What is more troubling is the fact that the theory has never worked as advertised. Defenders of the policy insist, to the contrary, that the tax cuts during the Reagan administration were not responsible for the negative results that followed. They blame the monetary policy of the Federal Reserve and its efforts to control inflation by imposing very high interest rates. The evidence in this case is murky at best. The evidence with respect to efforts in the State of Kansas to adopt such a policy has been much clearer. Deficits have ballooned and forced the state to the verge of bankruptcy. If tax cuts are going to work for Kansas in the long term, that will be small consolation for her suffering citizens today.

A devout supply sider might argue that, “ceteris paribus”, their theory would work better. Sadly, in this complex world, all other things are never equal. Isn’t it simpler to replace complex economic theory with another idea?” If you want to spend money on some perceived public good, then you must impose taxation to pay for the expenditure. This is a truly conservative approach to public finance. The question then narrows down to “Who is going to be taxed for how much?” In answering that question, it would be entirely reasonable to focus on effective rates of taxation rather than nominal rates. Regardless of “tax brackets”, our Federal taxes have hovered around 16%. Strangely enough, that is the same as the average effective corporate tax rate.

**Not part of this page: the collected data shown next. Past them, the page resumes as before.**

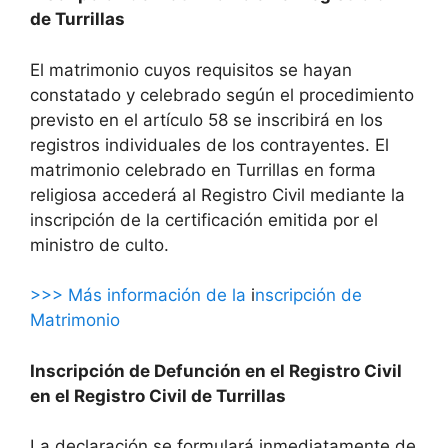
de Turrillas
El matrimonio cuyos requisitos se hayan
constatado y celebrado según el procedimiento
previsto en el artículo 58 se inscribirá en los
registros individuales de los contrayentes. El
matrimonio celebrado en Turrillas en forma
religiosa accederá al Registro Civil mediante la
inscripción de la certificación emitida por el
ministro de culto.
>>> Más información de la
i
nscripción de
Matrimonio
Inscripción de Defunción en el Registro Civil
en el Registro Civil de Turrillas
La declaración se formulará inmediatamente de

Tax reform is needed. Do we wish to tax individuals and corporations at different rates? Should income taxes have graduated rates, and what should they be? What exemptions and deductions should be permitted and for whom? On what basis are these tax expenditures justified? This is not a task that the Administration and Congress can complete between now and September 30th. It is a task that each party should have undertaken long ago. It is difficult, but it lies at the heart of the democratic process. We elect public officials to address these difficult problems in a serious way. What we too often get is a series of grandiose pronouncements. “I will cut taxes.” “I will eliminate waste.”

This is closely tied to my argument in an earlier essay on the balanced budget. Revenue for capital expenditures may come from borrowing. Taxes will have to cover annual principal and interest payments. This is not rocket science. We all do it when we wish to buy a house or a car. We reach a clear and open agreement with lenders as to the amount of down payment and annual principal and interest payments are within our means. If we simply cannot do without, and the bank won’t lend us the money, we can alway get another job. In the public sector that translates as raising taxes.

The policy makers in Washington may be thinking about these things. However, I have seen nothing in the public discussion so far to give me much hope. An argument between Congressman Cut Taxes and Senator Tax the Rich fails to get at the heart of the matter. They are trading slogans and not discussing alternatives.